I’ve not been to ERE before and, let me tell you, I can’t believe I’ve never gone to this conference! How is this possible? I went to the inaugural TLNT conference (they don’t even hold that one anymore!) in Austin (circa 2012 ish?) and then, once upon a time, snuck into SourceCon in Atlanta when I was there for a #tru event. So, in some respect, once I get ERE under my belt I will have completed the Triple Crown of the EREMedia conference circuit. Like getting a stamp on my dance card…am I right?

Look…I float hither and yon with the HR/Talent/Tech/Recruiting crowd. I’ve even been known to cozy up to a payroll lady or two having attended and spoken at a few payroll and accounting conferences. (The swag of choice is also Coach bags and stuffed animals; sensible flats are the footwear of choice). However, there is nothing, seriously, like hanging with recruiters for a couple of days. Nothing.

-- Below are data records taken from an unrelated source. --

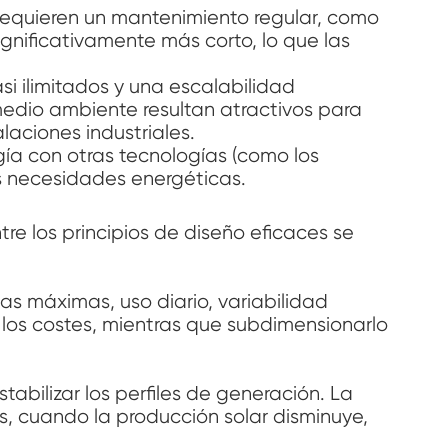
requieren un mantenimiento regular, como
ignificativamente más corto, lo que las
asi ilimitados y una escalabilidad
medio ambiente resultan atractivos para
laciones industriales.
ía con otras tecnologías (como los
as necesidades energéticas.
tre los principios de diseño eficaces se
s máximas, uso diario, variabilidad
los costes, mientras que subdimensionarlo
abilizar los perfiles de generación. La
s, cuando la producción solar disminuye,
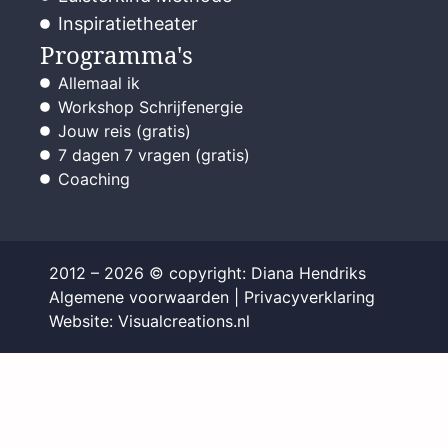
Inspiratietheater
Programma's
Allemaal ik
Workshop Schrijfenergie
Jouw reis (gratis)
7 dagen 7 vragen (gratis)
Coaching
2012 – 2026 © copyright: Diana Hendriks
Algemene voorwaarden
|
Privacyverklaring
Website: Visualcreations.nl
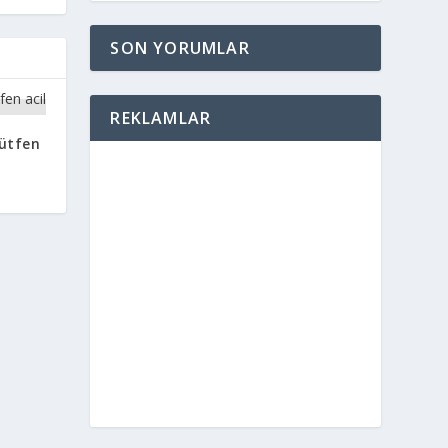
SON YORUMLAR
REKLAMLAR
lütfen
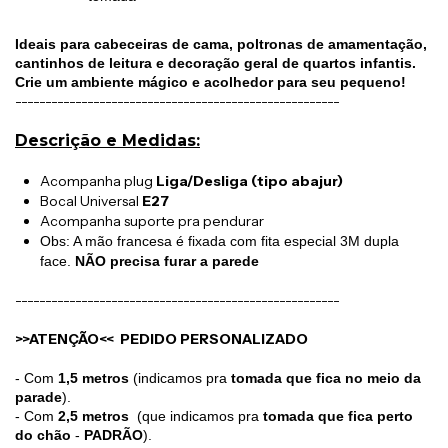
Ideais para cabeceiras de cama, poltronas de amamentação, 
cantinhos de leitura e decoração geral de quartos infantis. 
Crie um ambiente mágico e acolhedor para seu pequeno!
------------------------------------------------------
Descrição e Medidas:
Acompanha plug
Liga/Desliga (tipo abajur)
Bocal Universal
E27
Acompanha suporte pra pendurar
Obs: A mão francesa é fixada com fita especial 3M dupla
face.
NÃO precisa furar a parede
------------------------------------------------------
>>ATENÇÃO<< PEDIDO PERSONALIZADO
- Com 
1,5 metros
 (indicamos pra 
tomada que fica no meio da 
parade
).
- Com 
2,5 metros
  (que indicamos pra 
tomada que fica perto 
do chão
 - 
PADRÃO
).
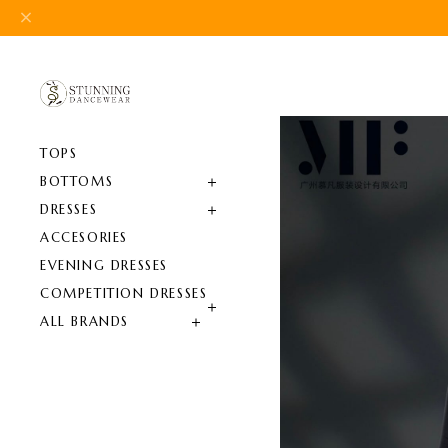
TOPS
BOTTOMS
DRESSES
ACCESORIES
EVENING DRESSES
COMPETITION DRESSES
ALL BRANDS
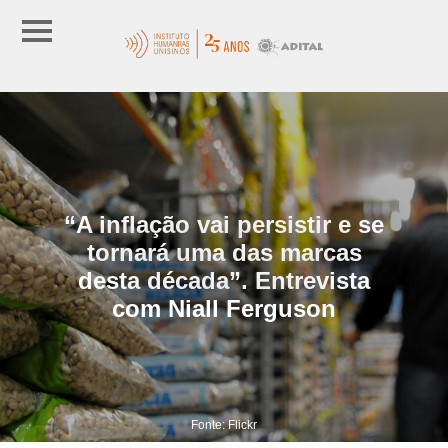
“A inflação vai persistir e se
tornará uma das marcas
desta década”. Entrevista
com Niall Ferguson
Fonte: Flickr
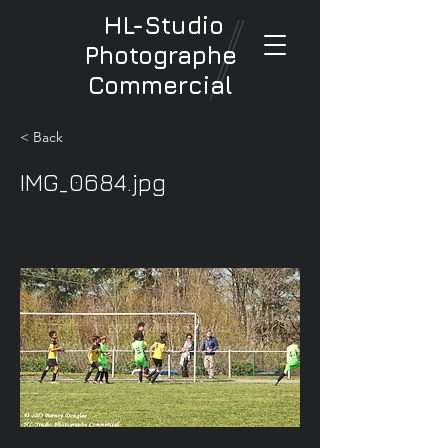
HL-Studio
Photographe
Commercial
< Back
IMG_0684.jpg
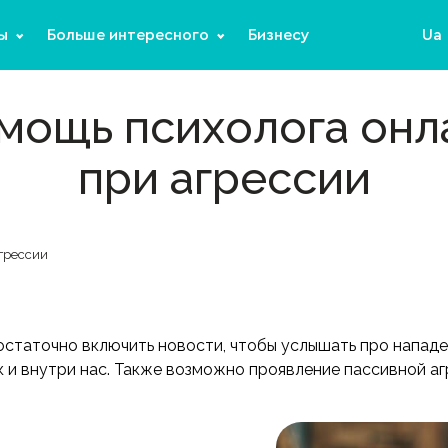
ы
Больше интересного
Бизнесу
Ua
мощь психолога онл
при агрессии
грессии
остаточно включить новости, чтобы услышать про нападе
ак и внутри нас. Также возможно проявление пассивной аг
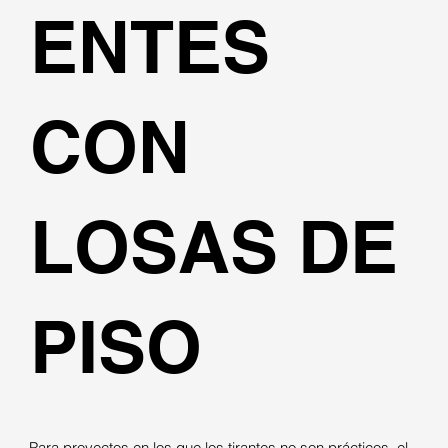
ENTES
CON
LOSAS DE
PISO
Para proyectos en los que los tirantes no son prácticos, el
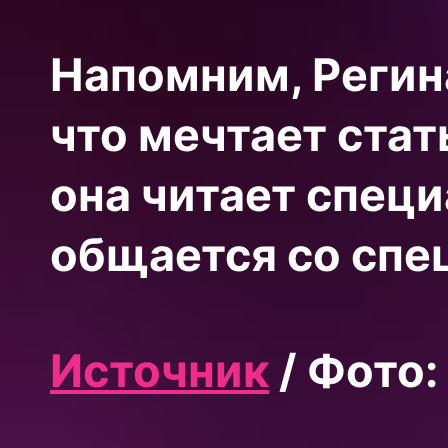
Напомним, Регин
что мечтает стат
она читает спец
общается со спе
Источник
/ Фото:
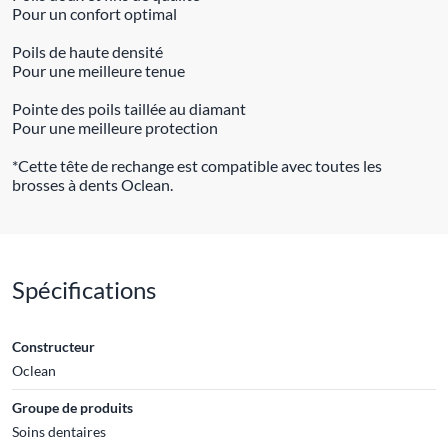
Pour un confort optimal
Poils de haute densité
Pour une meilleure tenue
Pointe des poils taillée au diamant
Pour une meilleure protection
*Cette tête de rechange est compatible avec toutes les
brosses à dents Oclean.
Spécifications
Constructeur
Oclean
Groupe de produits
Soins dentaires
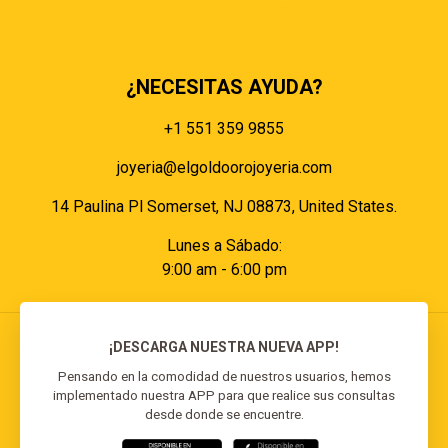
Políticas de cookies
Políticas de pagos
¿NECESITAS AYUDA?
+1 551 359 9855
joyeria@elgoldoorojoyeria.com
14 Paulina Pl Somerset, NJ 08873, United States.
Lunes a Sábado:
9:00 am - 6:00 pm
¡DESCARGA NUESTRA NUEVA APP!
Pensando en la comodidad de nuestros usuarios, hemos
implementado nuestra APP para que realice sus consultas
© 2026 El Goldo Oro | Todos los derechos
desde donde se encuentre.
reservados | Desarrollado por
Reisp Solutions SRL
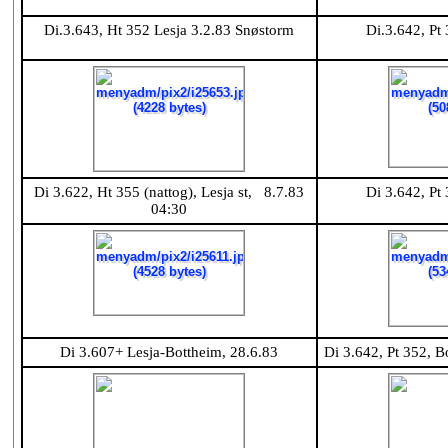
Di.3.643, Ht 352 Lesja 3.2.83 Snøstorm
Di.3.642, Pt
Di 3.622, Ht 355 (nattog), Lesja st, 8.7.83
Di 3.642, Pt
04:30
Di 3.607+ Lesja-Bottheim, 28.6.83
Di 3.642, Pt 352, 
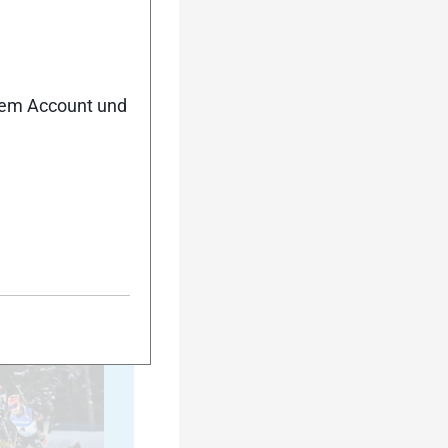
20
nem Account und
25
30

Seriously.

Now I’ve got “HR” in my title but over the course of my career I’ve also worked in a recruiting agency, been an in-house recruiter, and done a few stints as a Corporate Recruiting Manager.  (Perhaps that gives away my age; it was before we re-named ourselves Talent Acquisition. Ahem.). Thinking back on it though every time that I’ve gone back to in-house HR I ended up zigzagging back out and went sideways/upwards back into recruiting. My first love. Truly.

Yup; that’s why I’m ALL about talking talent next week. People – and the acquisition thereof – drive the success of our organizations.

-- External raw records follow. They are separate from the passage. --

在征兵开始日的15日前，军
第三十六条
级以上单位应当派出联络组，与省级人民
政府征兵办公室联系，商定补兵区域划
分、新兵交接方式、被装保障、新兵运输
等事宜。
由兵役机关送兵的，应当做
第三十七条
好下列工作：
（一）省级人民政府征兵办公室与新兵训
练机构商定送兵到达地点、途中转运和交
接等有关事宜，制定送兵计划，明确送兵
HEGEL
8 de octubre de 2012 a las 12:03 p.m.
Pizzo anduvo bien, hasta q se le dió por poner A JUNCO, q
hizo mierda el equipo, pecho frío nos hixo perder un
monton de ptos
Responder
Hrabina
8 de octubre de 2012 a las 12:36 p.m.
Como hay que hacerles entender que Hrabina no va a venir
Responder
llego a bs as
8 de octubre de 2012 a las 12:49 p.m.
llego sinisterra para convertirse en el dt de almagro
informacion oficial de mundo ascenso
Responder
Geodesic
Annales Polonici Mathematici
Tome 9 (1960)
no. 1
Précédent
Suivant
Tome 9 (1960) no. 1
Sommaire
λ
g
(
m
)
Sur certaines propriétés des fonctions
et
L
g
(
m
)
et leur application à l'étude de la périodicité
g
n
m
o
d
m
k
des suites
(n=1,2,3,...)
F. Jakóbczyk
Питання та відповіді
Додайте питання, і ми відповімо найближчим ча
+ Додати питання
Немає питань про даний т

Oh sure, when we work in HR-proper we get all pumped up about our ability to churn out ACA notices or manage Open Enrollment. That magical time of the year, am I right? Kill me now. Employee Relations? Got to master that. Employees peeing in the parking lot? Co-workers can’t get along? A rumble in the lunch room. We are on it!

But… let’s face it. In my heart (thought not in the heart of every HR lady) beats a restless quest to source and recruit and hire and onboard and retain PEOPLE.

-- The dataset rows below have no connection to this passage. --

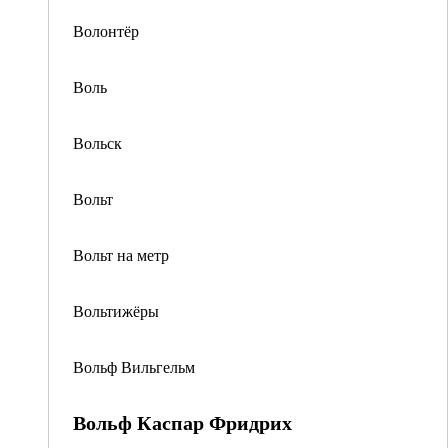
Волонтёр
Воль
Вольск
Вольт
Вольт на метр
Вольтижёры
Вольф Вильгельм
Вольф Каспар Фридрих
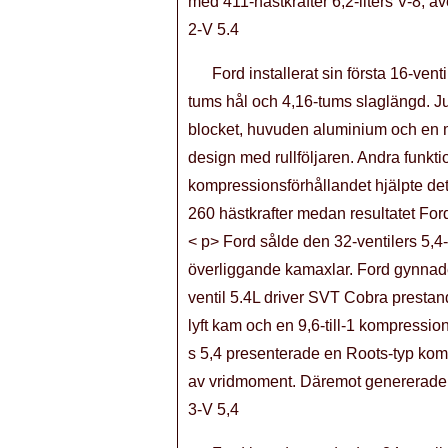
med 411-hästkrafter 6,2-liters V-8, 
2-V 5.4
Ford installerat sin första 16-ven
tums hål och 4,16-tums slaglängd. Ju
blocket, huvuden aluminium och en mu
design med rullföljaren. Andra funktio
kompressionsförhållandet hjälpte det
260 hästkrafter medan resultatet Fo
< p> Ford sålde den 32-ventilers 5,4-
överliggande kamaxlar. Ford gynnade 
ventil 5.4L driver SVT Cobra prestand
lyft kam och en 9,6-till-1 kompressi
s 5,4 presenterade en Roots-typ kompr
av vridmoment. Däremot genererade L
3-V 5,4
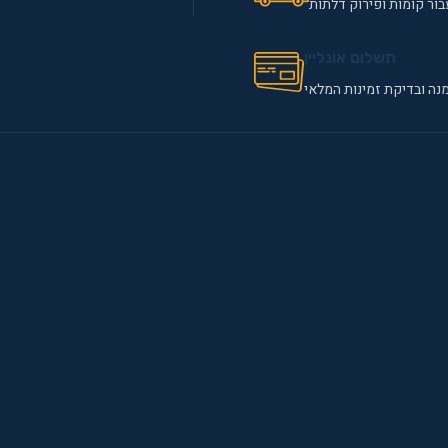
ור קומות ופירוק דלתות
תשלום אונליין
נה ובדיקת זמינות המלאי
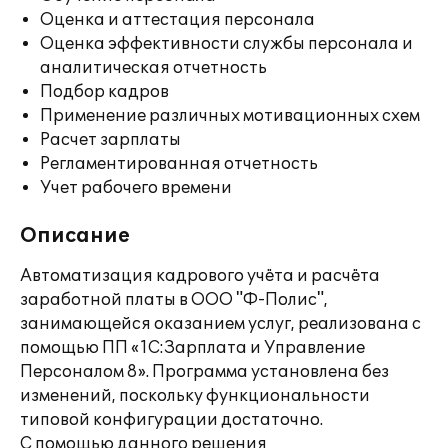
Оценка и аттестация персонала
Оценка эффективности службы персонала и
аналитическая отчетность
Подбор кадров
Применение различных мотивационных схем
Расчет зарплаты
Регламентированная отчетность
Учет рабочего времени
Описание
Автоматизация кадрового учёта и расчёта
заработной платы в ООО "Ф-Полис",
занимающейся оказанием услуг, реализована с
помощью ПП «1С:Зарплата и Управление
Персоналом 8». Программа установлена без
изменений, поскольку функциональности
типовой конфигурации достаточно.
С помощью данного решения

That’s what we’re talking about next week and I’m looking forward to hearing from/meeting folks like:

Christine Deputy, CHRO of Nordstrom

Jennifer Shappley, Director, Talent Acquisition, LinkedIn

Tiffany Ligon, Head of Talent Acquisition, Vodafone, Americas

Stephen Leach, Manager, Workforce Diversity and Inclusion, Nestle USA

 

Follow along at #ERE16 and watch for dispatches from New Orleans. I may take a picture of two of my Sazerac.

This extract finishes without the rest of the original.